ASSIGNED TASK:
Every entry in the following data should be output exactly.
(SOURCE DATA)
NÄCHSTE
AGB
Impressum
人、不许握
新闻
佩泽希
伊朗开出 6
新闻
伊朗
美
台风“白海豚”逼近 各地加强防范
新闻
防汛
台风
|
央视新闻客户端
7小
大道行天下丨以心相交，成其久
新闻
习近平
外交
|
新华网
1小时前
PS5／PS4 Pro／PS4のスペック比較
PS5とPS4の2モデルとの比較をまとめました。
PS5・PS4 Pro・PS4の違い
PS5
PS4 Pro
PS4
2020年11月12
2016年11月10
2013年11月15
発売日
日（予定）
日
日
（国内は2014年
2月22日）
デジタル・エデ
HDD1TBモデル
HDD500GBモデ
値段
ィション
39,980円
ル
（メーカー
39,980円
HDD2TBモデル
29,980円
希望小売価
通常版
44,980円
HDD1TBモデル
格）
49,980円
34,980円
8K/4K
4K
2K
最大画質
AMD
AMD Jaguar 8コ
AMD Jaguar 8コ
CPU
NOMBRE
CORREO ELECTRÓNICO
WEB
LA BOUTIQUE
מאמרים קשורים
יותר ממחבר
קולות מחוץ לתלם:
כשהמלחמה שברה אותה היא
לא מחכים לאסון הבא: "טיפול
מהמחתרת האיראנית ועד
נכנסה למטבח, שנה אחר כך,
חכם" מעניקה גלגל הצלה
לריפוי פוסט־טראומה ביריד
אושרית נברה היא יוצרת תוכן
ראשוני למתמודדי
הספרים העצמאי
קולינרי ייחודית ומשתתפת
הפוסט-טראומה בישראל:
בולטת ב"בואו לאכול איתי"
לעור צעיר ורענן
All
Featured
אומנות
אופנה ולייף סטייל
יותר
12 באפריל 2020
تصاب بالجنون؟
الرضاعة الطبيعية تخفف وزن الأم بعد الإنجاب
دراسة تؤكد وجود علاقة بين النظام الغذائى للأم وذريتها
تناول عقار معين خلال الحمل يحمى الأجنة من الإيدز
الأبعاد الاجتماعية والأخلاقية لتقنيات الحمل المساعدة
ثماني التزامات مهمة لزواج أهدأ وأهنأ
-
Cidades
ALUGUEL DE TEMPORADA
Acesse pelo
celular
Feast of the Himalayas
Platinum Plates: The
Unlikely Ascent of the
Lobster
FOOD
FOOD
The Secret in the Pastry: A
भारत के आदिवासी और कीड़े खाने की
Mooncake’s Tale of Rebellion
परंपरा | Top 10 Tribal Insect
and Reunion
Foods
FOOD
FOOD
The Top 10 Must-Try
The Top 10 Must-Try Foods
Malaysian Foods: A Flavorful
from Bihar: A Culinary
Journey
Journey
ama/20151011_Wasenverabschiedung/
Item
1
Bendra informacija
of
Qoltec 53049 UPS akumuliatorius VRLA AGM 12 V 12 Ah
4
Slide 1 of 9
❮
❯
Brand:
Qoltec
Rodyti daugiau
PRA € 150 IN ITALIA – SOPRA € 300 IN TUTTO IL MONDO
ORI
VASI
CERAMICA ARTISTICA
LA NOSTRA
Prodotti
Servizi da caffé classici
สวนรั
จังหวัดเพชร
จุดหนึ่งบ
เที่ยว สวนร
(End SOURCE DATA)
ANSWER SPACE:
NÄCHSTE
AGB
Impressum
人、不许握
新闻
佩泽希
伊朗开出 6
新闻
伊朗
美
台风“白海豚”逼近 各地加强防范
新闻
防汛
台风
|
央视新闻客户端
7小
大道行天下丨以心相交，成其久
新闻
习近平
外交
|
新华网
1小时前
PS5／PS4 Pro／PS4のスペック比較
PS5とPS4の2モデルとの比較をまとめました。
PS5・PS4 Pro・PS4の違い
PS5
PS4 Pro
PS4
2020年11月12
2016年11月10
2013年11月15
発売日
日（予定）
日
日
（国内は2014年
2月22日）
デジタル・エデ
HDD1TBモデル
HDD500GBモデ
値段
ィション
39,980円
ル
（メーカー
39,980円
HDD2TBモデル
29,980円
希望小売価
通常版
44,980円
HDD1TBモデル
格）
49,980円
34,980円
8K/4K
4K
2K
最大画質
AMD
AMD Jaguar 8コ
AMD Jaguar 8コ
CPU
NOMBRE
CORREO ELECTRÓNICO
WEB
LA BOUTIQUE
מאמרים קשורים
יותר ממחבר
קולות מחוץ לתלם:
כשהמלחמה שברה אותה היא
לא מחכים לאסון הבא: "טיפול
מהמחתרת האיראנית ועד
נכנסה למטבח, שנה אחר כך,
חכם" מעניקה גלגל הצלה
לריפוי פוסט־טראומה ביריד
אושרית נברה היא יוצרת תוכן
ראשוני למתמודדי
הספרים העצמאי
קולינרי ייחודית ומשתתפת
הפוסט-טראומה בישראל:
בולטת ב"בואו לאכול איתי"
לעור צעיר ורענן
All
Featured
אומנות
אופנה ולייף סטייל
יותר
12 באפריל 2020
تصاب بالجنون؟
الرضاعة الطبيعية تخفف وزن الأم بعد الإنجاب
دراسة تؤكد وجود علاقة بين النظام الغذائى للأم وذريتها
تناول عقار معين خلال الحمل يحمى الأجنة من الإيدز
الأبعاد الاجتماعية والأخلاقية لتقنيات الحمل المساعدة
ثماني التزامات مهمة لزواج أهدأ وأهنأ
-
Cidades
ALUGUEL DE TEMPORADA
Acesse pelo
celular
Feast of the Himalayas
Platinum Plates: The
Unlikely Ascent of the
Lobster
FOOD
FOOD
The Secret in the Pastry: A
भारत के आदिवासी और कीड़े खाने की
Mooncake’s Tale of Rebellion
परंपरा | Top 10 Tribal Insect
and Reunion
Foods
FOOD
FOOD
The Top 10 Must-Try
The Top 10 Must-Try Foods
Malaysian Foods: A Flavorful
from Bihar: A Culinary
Journey
Journey
ama/20151011_Wasenverabschiedung/
Item
1
Bendra informacija
of
Qoltec 53049 UPS akumuliatorius VRLA AGM 12 V 12 Ah
4
Slide 1 of 9
❮
❯
Brand:
Qoltec
Rodyti daugiau
PRA € 150 IN ITALIA – SOPRA € 300 IN TUTTO IL MONDO
ORI
VASI
CERAMICA ARTISTICA
LA NOSTRA
Prodotti
Servizi da caffé classici
สวนรั
จังหวัดเพชร
จุดหนึ่งบ
เที่ยว สวนร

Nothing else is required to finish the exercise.